Snułem się powoli, jak duch przepływałem między drzewami, pytającymi spojrzeniami ludźmi. Czy ktoś mnie z nich znał, wiedział kim jestem, mimo że pobycie w szpitalu schudłem jeszcze bardziej, a na mojej skórze pojawiły się dziwne blizny, ślady oparzenia. Może to ja powinienem kogoś z nich znać, uśmiechnąć się, przywitać. Nie poznawałem nikogo, kurczowo trzymałem rękę syna nie chciałem się zgubić. Myślałem, że tu na świeżym powietrzu będzie mi łatwiej, ale zbyt duża liczba bodźców nie pozwalała mi się skupić.
- Jak się poznaliśmy? – zapytałem Jagodę, gdy weszliśmy w jedną z bocznych alejek.
- Tutaj – powiedziała i wskazała kępkę drzew. Zeszliśmy z dróżki i weszliśmy na zadbany trawnik. Dziewczyna podeszła do najbliższej sosny.
***
Szedłem przez park. Na lewym ramieniu niosłem sportową torbę, głowę miałem opuszczoną, włosy wchodziły mi do oczu, z nich płynęły łzy. Zmęczony usiadłem pod ulubioną sosną, oddaloną nieco od alejki. Nie chciałem nikogo widzieć. Nie teraz, gdy po raz kolejny okazywałem się gorszy od brata.

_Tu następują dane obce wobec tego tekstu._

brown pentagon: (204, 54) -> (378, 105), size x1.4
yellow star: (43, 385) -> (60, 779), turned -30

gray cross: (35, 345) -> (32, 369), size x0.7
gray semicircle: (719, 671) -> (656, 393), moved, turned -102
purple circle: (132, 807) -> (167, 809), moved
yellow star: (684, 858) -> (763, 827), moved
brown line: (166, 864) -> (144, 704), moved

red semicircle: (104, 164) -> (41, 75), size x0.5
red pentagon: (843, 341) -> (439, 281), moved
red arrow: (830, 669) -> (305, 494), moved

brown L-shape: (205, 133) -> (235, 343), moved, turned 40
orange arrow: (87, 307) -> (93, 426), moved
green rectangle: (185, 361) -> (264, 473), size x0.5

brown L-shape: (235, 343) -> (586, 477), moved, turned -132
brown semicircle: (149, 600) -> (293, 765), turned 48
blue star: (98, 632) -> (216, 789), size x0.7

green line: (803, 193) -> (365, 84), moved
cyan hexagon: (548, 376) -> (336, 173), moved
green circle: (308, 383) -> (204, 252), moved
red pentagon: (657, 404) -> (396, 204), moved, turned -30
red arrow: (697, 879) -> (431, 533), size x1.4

- Czemu płaczesz? – z góry doszedł mnie dziewczęcy głos. Uniosłem głowę. Na gałęzi sosny siedziała dziewczyna w moim wieku. Ta Nowa z Warszawy, która wczoraj dołączyła do naszej klasy.
- Nie twój interes – odburknąłem.
- Może i nie, ale przeszkadzasz mi czytać. Czekam na wyjaśnienia – odpowiedziała. Zeskoczyła z drzewa i stanęła przede mną. Była średniego wzrostu i przeraźliwie blada. W jej ciemnych włosach połyskiwały kolorowe pasemka. Ubrana była też jakoś tak inaczej. W przeciwieństwie do reszty dziewczyn z mojej szkoły nie miała obcisłych leginsów czy rurek i nie nosiła za małych bluzeczek. Ubrana była w czarne, trochę za szerokie dżinsy i za dużą koszulę tego samego koloru.
- Ja ci przeszkadzam? – warknąłem. - Nic nie mówię i nie wtrącam się w to co robisz.
- Dobrze, spokojnie. Nie musisz się wściekasz. Za to przydałaby ci się chusteczka – powiedziawszy to, wyjęła z kieszeni małą paczkę. – Proszę.
- Dziękuję – powiedziałem i wytarłem oczy. – Czy ja... czy ty...
- Nikomu nie powiem – kiwnęła głową. – I tak nikogo tu nie znam.
- Maciek – wyciągnąłem rękę.
- Jaga... Jagoda – uścisnęła moją dłoń.
- Nie wiem czy wiesz, ale chodzimy razem do klasy – uśmiechnąłem się nieśmiało.
- Siedzisz na końcu, sam, prawda? – zapytała.
- Mhm... Jak chcesz możesz się do mnie dosiąść. I tak będą plotkować...
***
Położyłem dłoń na jej dłoni. Była zadziwiająco zimna. Spojrzałem na jej rysy. Były teraz zdecydowanie ostrzejsze, ale nadal cudownie dziewczęce. Drugą ręką pogładziłem ją po policzku.
- Wtedy wyglądałaś trochę inaczej – powiedziałem.
- Miałam dłuższe włosy – zaśmiała się.
- I mniej kolorowe.
- Nie podobają ci się te?
- Ładne – usłyszałem głos Adasia, który nie puszczał mojej ręki.
- Nawet bardzo – dodałem. – Tylko trochę mało naturalne.